There's really just one criteria to apply, when judging whether or not an engineering environment has improved the life of engineers.
Does the environment do a better job of helping programmers create what they want to create? Their desire might be: a particular hand-crafted interface to a special set of functionality; or it might be a difficult-to-visualize network protocol; or it might be a simulation and visualization of something running within a machine, such as software or hardware.
But the criteria of success should be the same. Does the environment move programmers towards a situation, even a very domain-specific situation, where the manner in which they think about and evaluate success is now better served than the technical means to achieve technical ends? Are they now better able to "make the thing" as they conceive and feel it, with fewer implementation requirements?
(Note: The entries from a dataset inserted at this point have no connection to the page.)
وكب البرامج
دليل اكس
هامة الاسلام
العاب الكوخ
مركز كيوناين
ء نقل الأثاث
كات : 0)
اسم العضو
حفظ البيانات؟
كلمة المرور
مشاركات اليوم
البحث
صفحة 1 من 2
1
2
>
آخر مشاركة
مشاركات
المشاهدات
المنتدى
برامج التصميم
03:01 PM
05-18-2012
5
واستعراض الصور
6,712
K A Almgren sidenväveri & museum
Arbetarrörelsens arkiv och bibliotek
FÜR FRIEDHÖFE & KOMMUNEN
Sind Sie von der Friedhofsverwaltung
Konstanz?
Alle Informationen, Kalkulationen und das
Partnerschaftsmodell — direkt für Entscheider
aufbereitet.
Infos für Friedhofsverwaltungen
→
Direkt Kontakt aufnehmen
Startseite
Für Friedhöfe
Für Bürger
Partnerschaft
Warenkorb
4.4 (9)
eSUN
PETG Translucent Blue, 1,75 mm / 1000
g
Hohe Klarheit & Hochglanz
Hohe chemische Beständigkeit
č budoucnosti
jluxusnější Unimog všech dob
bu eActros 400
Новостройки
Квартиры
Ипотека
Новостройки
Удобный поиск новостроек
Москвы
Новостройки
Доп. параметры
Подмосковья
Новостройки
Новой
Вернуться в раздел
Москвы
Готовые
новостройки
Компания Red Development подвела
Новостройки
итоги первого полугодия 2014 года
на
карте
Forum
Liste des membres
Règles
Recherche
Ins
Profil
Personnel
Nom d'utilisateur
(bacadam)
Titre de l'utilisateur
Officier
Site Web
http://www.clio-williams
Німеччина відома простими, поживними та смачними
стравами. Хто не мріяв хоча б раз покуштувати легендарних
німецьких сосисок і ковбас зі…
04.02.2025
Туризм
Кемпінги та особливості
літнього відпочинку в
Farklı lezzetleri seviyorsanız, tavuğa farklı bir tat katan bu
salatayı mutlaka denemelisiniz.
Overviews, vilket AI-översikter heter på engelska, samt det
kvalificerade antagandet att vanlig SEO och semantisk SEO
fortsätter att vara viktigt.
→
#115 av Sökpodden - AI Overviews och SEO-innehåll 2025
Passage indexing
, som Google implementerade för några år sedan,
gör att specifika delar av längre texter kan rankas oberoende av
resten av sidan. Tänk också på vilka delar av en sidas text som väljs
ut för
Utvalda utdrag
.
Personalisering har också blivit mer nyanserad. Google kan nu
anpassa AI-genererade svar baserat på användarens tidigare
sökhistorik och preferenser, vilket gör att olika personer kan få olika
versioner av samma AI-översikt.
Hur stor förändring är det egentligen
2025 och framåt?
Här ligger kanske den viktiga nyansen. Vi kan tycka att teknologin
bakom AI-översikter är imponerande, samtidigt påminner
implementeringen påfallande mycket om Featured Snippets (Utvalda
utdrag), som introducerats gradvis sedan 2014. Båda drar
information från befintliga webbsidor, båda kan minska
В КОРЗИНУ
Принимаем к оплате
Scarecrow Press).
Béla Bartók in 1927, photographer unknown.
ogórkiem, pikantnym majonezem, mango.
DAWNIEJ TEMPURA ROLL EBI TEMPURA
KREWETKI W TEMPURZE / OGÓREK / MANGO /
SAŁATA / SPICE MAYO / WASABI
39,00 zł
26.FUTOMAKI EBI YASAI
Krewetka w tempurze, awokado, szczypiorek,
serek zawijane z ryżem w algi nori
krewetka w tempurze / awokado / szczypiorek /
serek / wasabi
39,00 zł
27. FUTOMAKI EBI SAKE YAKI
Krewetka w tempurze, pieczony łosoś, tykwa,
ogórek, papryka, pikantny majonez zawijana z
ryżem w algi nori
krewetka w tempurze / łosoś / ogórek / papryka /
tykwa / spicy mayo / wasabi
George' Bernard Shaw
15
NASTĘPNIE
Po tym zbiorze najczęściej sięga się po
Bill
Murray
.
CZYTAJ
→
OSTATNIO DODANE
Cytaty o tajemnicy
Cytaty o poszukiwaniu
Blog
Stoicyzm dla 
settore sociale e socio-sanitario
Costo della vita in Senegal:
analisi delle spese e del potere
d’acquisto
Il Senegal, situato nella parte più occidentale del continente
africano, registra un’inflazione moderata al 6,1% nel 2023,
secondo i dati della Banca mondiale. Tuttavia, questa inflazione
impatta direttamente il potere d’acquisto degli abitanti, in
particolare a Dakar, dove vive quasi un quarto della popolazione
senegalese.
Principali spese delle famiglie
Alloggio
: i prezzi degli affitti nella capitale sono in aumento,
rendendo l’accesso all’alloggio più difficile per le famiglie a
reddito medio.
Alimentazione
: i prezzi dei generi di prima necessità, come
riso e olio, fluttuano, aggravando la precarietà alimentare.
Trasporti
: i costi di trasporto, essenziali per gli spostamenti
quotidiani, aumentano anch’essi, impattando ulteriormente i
If not, we are simply building environments out of technical necessity. We are not moving programmers towards a better future.
Some good examples can be found occasionally among domain-specific languages; others among special-purpose interfaces. When good, they are the result of a high sensitivity to the considerations and desired outcomes of people.
So, say one makes a precise statement about the desired behavior of a program, a repair, a new feature, a new program. This is of course an iterative process.
Let's imagine that the final effort devoted making the desiderata precise is D. That includes time interacting with the system that demands an exact operational description, and time to evaluate whether the now-visible result is the desired result.
Everything else is unrelated technical time, or U. This is not to denigrate it. Only to measure the impression of the effort needed to express D.
The ease (E) of using the programming language or environment for the implementation of that particular story or feature, can be characterized as a ration of two measurable impressions:
E = D / U
Obviously it takes a great deal of work, research, and sensitivity, to make U smaller.
But I rarely see a drop in U, in general-purpose programming languages or integrated development environments. These tools, whose job should be to ease the expression of thought, almost never improves the overall E of programmers. They're instead a bag of replacement techniques that contribute to U, with endless renaming of nearly-equivalent logical concepts, with endless unexamined consequential logical complications ... all with nearly no impact on E. Unfortunately, these new general-purpose environments and languages are tenaciously promoted -- and so another generation of programmers is trapped and unserved.
I don't think this situation is irresolvable. But it cannot be resolved by people who are unaware of this basic issue.
Clearly this is just a first-order definition of factors, not yet sufficient for experimental confirmation. For example, when constructing an experiment we would need to eliminate experience and facility with particular notational or symbolic conventions, as best as we can, and carefully evaluate what was left. We would also need to isolate motivational factors: for example, being sure that subjects are producing what they want to produce, not simply achieving some goal provided by the investigator. We need to, as best as we can account for, provide homologous situations, so that we can use concomitant variation, to adjust the major variables under investigation: the denotation of machine operations and the mind-internal semantic agreements.